▽

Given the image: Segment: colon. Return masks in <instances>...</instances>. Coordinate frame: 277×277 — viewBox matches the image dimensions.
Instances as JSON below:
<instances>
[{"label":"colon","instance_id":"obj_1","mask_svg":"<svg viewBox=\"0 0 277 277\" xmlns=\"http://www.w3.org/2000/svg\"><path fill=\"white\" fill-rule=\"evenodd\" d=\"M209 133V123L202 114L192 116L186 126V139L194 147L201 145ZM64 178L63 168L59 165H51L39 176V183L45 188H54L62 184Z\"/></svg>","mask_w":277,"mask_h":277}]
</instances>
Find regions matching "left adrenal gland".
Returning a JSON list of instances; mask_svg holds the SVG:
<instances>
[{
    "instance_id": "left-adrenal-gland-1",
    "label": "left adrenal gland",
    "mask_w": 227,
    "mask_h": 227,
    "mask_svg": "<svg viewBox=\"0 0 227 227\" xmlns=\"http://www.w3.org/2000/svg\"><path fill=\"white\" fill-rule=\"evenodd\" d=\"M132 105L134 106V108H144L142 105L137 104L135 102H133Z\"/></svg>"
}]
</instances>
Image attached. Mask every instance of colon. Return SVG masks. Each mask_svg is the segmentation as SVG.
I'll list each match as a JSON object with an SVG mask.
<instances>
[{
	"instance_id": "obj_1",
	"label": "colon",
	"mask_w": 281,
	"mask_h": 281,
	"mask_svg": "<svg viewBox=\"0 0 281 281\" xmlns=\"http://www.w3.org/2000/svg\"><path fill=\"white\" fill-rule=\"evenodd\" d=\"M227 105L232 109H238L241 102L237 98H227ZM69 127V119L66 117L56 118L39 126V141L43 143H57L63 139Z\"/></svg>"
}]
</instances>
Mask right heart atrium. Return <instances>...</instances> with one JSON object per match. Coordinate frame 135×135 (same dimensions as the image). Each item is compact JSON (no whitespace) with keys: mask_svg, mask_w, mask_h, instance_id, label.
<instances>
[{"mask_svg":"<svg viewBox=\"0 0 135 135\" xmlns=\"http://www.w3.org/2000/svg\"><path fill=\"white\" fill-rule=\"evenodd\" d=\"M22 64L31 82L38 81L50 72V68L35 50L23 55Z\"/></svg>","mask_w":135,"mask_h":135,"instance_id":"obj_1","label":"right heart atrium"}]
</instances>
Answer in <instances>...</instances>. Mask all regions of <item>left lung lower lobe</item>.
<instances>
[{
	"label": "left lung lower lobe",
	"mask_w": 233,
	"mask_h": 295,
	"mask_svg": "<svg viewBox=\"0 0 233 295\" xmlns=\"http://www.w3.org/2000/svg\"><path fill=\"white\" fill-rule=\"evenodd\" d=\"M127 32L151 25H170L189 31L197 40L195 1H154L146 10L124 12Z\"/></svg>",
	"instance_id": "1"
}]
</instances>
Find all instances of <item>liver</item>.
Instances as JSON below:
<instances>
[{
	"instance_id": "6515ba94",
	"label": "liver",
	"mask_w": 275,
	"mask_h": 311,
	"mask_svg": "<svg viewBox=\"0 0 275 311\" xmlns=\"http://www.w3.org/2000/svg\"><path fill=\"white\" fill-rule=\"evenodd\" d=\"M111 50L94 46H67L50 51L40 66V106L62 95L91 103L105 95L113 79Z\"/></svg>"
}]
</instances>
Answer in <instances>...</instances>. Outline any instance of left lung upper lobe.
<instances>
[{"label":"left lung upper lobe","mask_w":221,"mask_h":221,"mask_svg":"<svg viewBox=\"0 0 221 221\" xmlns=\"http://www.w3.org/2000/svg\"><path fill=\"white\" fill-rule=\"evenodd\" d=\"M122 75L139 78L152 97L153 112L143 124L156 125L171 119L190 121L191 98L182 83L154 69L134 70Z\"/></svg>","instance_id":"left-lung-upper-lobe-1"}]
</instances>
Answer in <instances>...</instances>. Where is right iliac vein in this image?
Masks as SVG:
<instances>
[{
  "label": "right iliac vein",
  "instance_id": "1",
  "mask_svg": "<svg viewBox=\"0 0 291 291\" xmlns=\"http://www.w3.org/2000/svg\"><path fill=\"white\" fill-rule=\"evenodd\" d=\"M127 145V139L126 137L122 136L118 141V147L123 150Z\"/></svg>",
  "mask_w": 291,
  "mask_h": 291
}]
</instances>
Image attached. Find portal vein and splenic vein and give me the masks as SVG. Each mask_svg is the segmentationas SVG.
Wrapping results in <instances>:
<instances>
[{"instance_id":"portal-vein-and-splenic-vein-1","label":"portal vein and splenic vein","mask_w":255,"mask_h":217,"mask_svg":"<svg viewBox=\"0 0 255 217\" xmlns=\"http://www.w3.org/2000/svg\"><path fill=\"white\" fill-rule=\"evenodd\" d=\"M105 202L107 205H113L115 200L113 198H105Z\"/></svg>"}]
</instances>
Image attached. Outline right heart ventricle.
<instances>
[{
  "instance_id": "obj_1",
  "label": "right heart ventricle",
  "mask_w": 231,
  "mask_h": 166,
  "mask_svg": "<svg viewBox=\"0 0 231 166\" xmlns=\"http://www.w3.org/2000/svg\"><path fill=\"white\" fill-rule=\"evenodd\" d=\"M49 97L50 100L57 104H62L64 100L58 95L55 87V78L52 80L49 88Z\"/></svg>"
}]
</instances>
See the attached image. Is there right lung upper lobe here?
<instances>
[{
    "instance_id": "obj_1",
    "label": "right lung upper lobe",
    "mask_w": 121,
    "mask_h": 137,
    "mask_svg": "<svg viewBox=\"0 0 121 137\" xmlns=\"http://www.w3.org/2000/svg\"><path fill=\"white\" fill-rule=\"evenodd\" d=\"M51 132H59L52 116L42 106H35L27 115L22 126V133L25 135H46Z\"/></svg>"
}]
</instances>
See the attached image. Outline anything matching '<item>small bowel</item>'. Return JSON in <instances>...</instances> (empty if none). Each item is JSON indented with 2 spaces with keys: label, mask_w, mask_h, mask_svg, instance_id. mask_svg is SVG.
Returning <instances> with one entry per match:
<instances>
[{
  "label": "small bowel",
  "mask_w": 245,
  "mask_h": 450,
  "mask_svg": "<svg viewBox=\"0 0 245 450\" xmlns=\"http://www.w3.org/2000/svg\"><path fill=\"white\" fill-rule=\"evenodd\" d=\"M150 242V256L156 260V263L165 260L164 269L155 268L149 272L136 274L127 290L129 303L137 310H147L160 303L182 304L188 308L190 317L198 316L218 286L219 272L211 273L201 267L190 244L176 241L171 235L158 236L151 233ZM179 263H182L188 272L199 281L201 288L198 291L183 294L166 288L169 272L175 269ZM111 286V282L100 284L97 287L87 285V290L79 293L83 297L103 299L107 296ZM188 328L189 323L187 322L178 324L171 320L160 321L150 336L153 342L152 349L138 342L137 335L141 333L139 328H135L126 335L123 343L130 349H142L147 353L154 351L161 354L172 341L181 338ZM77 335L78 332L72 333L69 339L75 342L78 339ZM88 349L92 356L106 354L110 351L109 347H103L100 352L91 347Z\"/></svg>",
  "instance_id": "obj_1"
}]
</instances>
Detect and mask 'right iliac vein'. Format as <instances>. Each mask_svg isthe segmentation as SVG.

△

**Work to be completed:**
An exact repetition of all the entries is required.

**Task solution:**
Given the image: Segment: colon. Return masks in <instances>...</instances>. Coordinate frame: 277×277 — viewBox matches the image dimensions.
Instances as JSON below:
<instances>
[{"label":"colon","instance_id":"obj_1","mask_svg":"<svg viewBox=\"0 0 277 277\" xmlns=\"http://www.w3.org/2000/svg\"><path fill=\"white\" fill-rule=\"evenodd\" d=\"M209 133V123L202 114L192 116L186 126V139L194 147L201 145ZM64 178L63 168L59 165H51L39 176V183L45 188H54L62 184Z\"/></svg>","mask_w":277,"mask_h":277}]
</instances>
Find regions matching "left adrenal gland".
Returning a JSON list of instances; mask_svg holds the SVG:
<instances>
[{
    "instance_id": "left-adrenal-gland-1",
    "label": "left adrenal gland",
    "mask_w": 227,
    "mask_h": 227,
    "mask_svg": "<svg viewBox=\"0 0 227 227\" xmlns=\"http://www.w3.org/2000/svg\"><path fill=\"white\" fill-rule=\"evenodd\" d=\"M132 105L134 106V108H144L142 105L137 104L135 102H133Z\"/></svg>"
}]
</instances>
Image attached. Mask every instance of colon. Return SVG masks. Each mask_svg is the segmentation as SVG.
I'll list each match as a JSON object with an SVG mask.
<instances>
[{
	"instance_id": "obj_1",
	"label": "colon",
	"mask_w": 281,
	"mask_h": 281,
	"mask_svg": "<svg viewBox=\"0 0 281 281\" xmlns=\"http://www.w3.org/2000/svg\"><path fill=\"white\" fill-rule=\"evenodd\" d=\"M227 105L232 109H238L241 102L237 98H227ZM69 127V119L66 117L56 118L39 126V141L43 143H57L63 139Z\"/></svg>"
}]
</instances>
Mask right heart atrium. Return <instances>...</instances> with one JSON object per match. Coordinate frame 135×135 (same dimensions as the image). Each item is compact JSON (no whitespace) with keys: mask_svg, mask_w, mask_h, instance_id, label.
<instances>
[{"mask_svg":"<svg viewBox=\"0 0 135 135\" xmlns=\"http://www.w3.org/2000/svg\"><path fill=\"white\" fill-rule=\"evenodd\" d=\"M22 64L31 82L38 81L50 72V68L35 50L23 55Z\"/></svg>","mask_w":135,"mask_h":135,"instance_id":"obj_1","label":"right heart atrium"}]
</instances>
Answer in <instances>...</instances>. Mask all regions of <item>left lung lower lobe</item>.
<instances>
[{
	"label": "left lung lower lobe",
	"mask_w": 233,
	"mask_h": 295,
	"mask_svg": "<svg viewBox=\"0 0 233 295\" xmlns=\"http://www.w3.org/2000/svg\"><path fill=\"white\" fill-rule=\"evenodd\" d=\"M127 32L151 25H170L189 31L197 40L195 1H154L146 10L124 12Z\"/></svg>",
	"instance_id": "1"
}]
</instances>
Find all instances of <item>liver</item>.
Instances as JSON below:
<instances>
[{
	"instance_id": "6515ba94",
	"label": "liver",
	"mask_w": 275,
	"mask_h": 311,
	"mask_svg": "<svg viewBox=\"0 0 275 311\" xmlns=\"http://www.w3.org/2000/svg\"><path fill=\"white\" fill-rule=\"evenodd\" d=\"M111 50L94 46H67L50 51L40 66V106L62 95L91 103L105 95L113 79Z\"/></svg>"
}]
</instances>
Answer in <instances>...</instances>. Outline any instance of left lung upper lobe.
<instances>
[{"label":"left lung upper lobe","mask_w":221,"mask_h":221,"mask_svg":"<svg viewBox=\"0 0 221 221\" xmlns=\"http://www.w3.org/2000/svg\"><path fill=\"white\" fill-rule=\"evenodd\" d=\"M122 75L139 78L152 97L153 112L143 124L156 125L171 119L190 121L191 98L182 83L154 69L134 70Z\"/></svg>","instance_id":"left-lung-upper-lobe-1"}]
</instances>
Answer in <instances>...</instances>. Where is right iliac vein in this image?
Masks as SVG:
<instances>
[{
  "label": "right iliac vein",
  "instance_id": "1",
  "mask_svg": "<svg viewBox=\"0 0 291 291\" xmlns=\"http://www.w3.org/2000/svg\"><path fill=\"white\" fill-rule=\"evenodd\" d=\"M127 145V139L126 137L122 136L118 141V147L123 150Z\"/></svg>",
  "mask_w": 291,
  "mask_h": 291
}]
</instances>
Image attached. Find portal vein and splenic vein and give me the masks as SVG. Each mask_svg is the segmentationas SVG.
Wrapping results in <instances>:
<instances>
[{"instance_id":"portal-vein-and-splenic-vein-1","label":"portal vein and splenic vein","mask_w":255,"mask_h":217,"mask_svg":"<svg viewBox=\"0 0 255 217\" xmlns=\"http://www.w3.org/2000/svg\"><path fill=\"white\" fill-rule=\"evenodd\" d=\"M105 202L107 205H113L115 200L113 198H105Z\"/></svg>"}]
</instances>
Image attached. Outline right heart ventricle.
<instances>
[{
  "instance_id": "obj_1",
  "label": "right heart ventricle",
  "mask_w": 231,
  "mask_h": 166,
  "mask_svg": "<svg viewBox=\"0 0 231 166\" xmlns=\"http://www.w3.org/2000/svg\"><path fill=\"white\" fill-rule=\"evenodd\" d=\"M49 97L50 100L57 104H62L64 100L58 95L55 87V78L52 80L49 88Z\"/></svg>"
}]
</instances>
See the attached image. Is there right lung upper lobe here?
<instances>
[{
    "instance_id": "obj_1",
    "label": "right lung upper lobe",
    "mask_w": 121,
    "mask_h": 137,
    "mask_svg": "<svg viewBox=\"0 0 121 137\" xmlns=\"http://www.w3.org/2000/svg\"><path fill=\"white\" fill-rule=\"evenodd\" d=\"M51 132H59L52 116L42 106H35L27 115L22 126V133L25 135H46Z\"/></svg>"
}]
</instances>
See the attached image. Outline anything matching '<item>small bowel</item>'. Return JSON in <instances>...</instances> (empty if none). Each item is JSON indented with 2 spaces with keys: label, mask_w, mask_h, mask_svg, instance_id. mask_svg is SVG.
Returning <instances> with one entry per match:
<instances>
[{
  "label": "small bowel",
  "mask_w": 245,
  "mask_h": 450,
  "mask_svg": "<svg viewBox=\"0 0 245 450\" xmlns=\"http://www.w3.org/2000/svg\"><path fill=\"white\" fill-rule=\"evenodd\" d=\"M150 242V256L156 260V263L165 260L164 269L155 268L149 272L136 274L127 290L129 303L137 310H147L160 303L182 304L188 308L190 317L198 316L218 286L219 272L211 273L201 267L190 244L176 241L171 235L158 236L151 233ZM179 263H182L188 272L199 281L201 288L198 291L183 294L166 288L169 272L175 269ZM111 286V282L100 284L97 287L87 285V290L79 293L83 297L103 299L107 296ZM188 328L189 323L187 322L178 324L171 320L160 321L150 336L153 342L152 349L138 342L137 335L141 333L139 328H135L126 335L123 343L130 349H142L147 353L154 351L161 354L172 341L181 338ZM77 335L78 332L72 333L69 339L75 342L78 339ZM88 349L92 356L106 354L110 351L109 347H103L100 352L91 347Z\"/></svg>",
  "instance_id": "obj_1"
}]
</instances>
Detect and mask 'right iliac vein'. Format as <instances>. Each mask_svg isthe segmentation as SVG.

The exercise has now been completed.